___ DATA ___
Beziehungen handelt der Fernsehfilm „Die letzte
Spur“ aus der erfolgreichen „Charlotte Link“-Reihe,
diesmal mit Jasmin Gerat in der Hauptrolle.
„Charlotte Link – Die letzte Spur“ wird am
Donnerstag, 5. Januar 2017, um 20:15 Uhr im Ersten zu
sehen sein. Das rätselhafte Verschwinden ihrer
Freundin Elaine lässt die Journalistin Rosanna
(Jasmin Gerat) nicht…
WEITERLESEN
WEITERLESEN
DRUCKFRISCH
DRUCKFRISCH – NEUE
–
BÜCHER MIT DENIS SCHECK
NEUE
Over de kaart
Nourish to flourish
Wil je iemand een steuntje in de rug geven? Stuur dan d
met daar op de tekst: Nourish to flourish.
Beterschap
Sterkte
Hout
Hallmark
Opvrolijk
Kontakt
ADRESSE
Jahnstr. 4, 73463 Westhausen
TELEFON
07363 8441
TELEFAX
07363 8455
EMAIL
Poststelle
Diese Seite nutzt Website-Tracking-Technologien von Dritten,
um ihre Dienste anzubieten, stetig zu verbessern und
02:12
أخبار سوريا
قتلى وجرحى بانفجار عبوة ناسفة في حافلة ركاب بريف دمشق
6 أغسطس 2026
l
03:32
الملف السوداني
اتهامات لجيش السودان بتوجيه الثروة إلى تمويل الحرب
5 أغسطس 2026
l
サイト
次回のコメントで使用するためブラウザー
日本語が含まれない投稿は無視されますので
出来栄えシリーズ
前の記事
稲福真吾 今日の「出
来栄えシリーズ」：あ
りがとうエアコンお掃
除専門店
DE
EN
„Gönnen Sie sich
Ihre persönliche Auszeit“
___
◆ DIRECTIONS
Copy out only the lines from the one containing "diesmal mit Jasmin Gerat in der Hauptrolle." down to the last line of the material, keeping both ends.

◆ SOLUTION TO THIS EXERCISE
diesmal mit Jasmin Gerat in der Hauptrolle.
„Charlotte Link – Die letzte Spur“ wird am
Donnerstag, 5. Januar 2017, um 20:15 Uhr im Ersten zu
sehen sein. Das rätselhafte Verschwinden ihrer
Freundin Elaine lässt die Journalistin Rosanna
(Jasmin Gerat) nicht…
WEITERLESEN
WEITERLESEN
DRUCKFRISCH
DRUCKFRISCH – NEUE
–
BÜCHER MIT DENIS SCHECK
NEUE
Over de kaart
Nourish to flourish
Wil je iemand een steuntje in de rug geven? Stuur dan d
met daar op de tekst: Nourish to flourish.
Beterschap
Sterkte
Hout
Hallmark
Opvrolijk
Kontakt
ADRESSE
Jahnstr. 4, 73463 Westhausen
TELEFON
07363 8441
TELEFAX
07363 8455
EMAIL
Poststelle
Diese Seite nutzt Website-Tracking-Technologien von Dritten,
um ihre Dienste anzubieten, stetig zu verbessern und
02:12
أخبار سوريا
قتلى وجرحى بانفجار عبوة ناسفة في حافلة ركاب بريف دمشق
6 أغسطس 2026
l
03:32
الملف السوداني
اتهامات لجيش السودان بتوجيه الثروة إلى تمويل الحرب
5 أغسطس 2026
l
サイト
次回のコメントで使用するためブラウザー
日本語が含まれない投稿は無視されますので
出来栄えシリーズ
前の記事
稲福真吾 今日の「出
来栄えシリーズ」：あ
りがとうエアコンお掃
除専門店
DE
EN
„Gönnen Sie sich
Ihre persönliche Auszeit“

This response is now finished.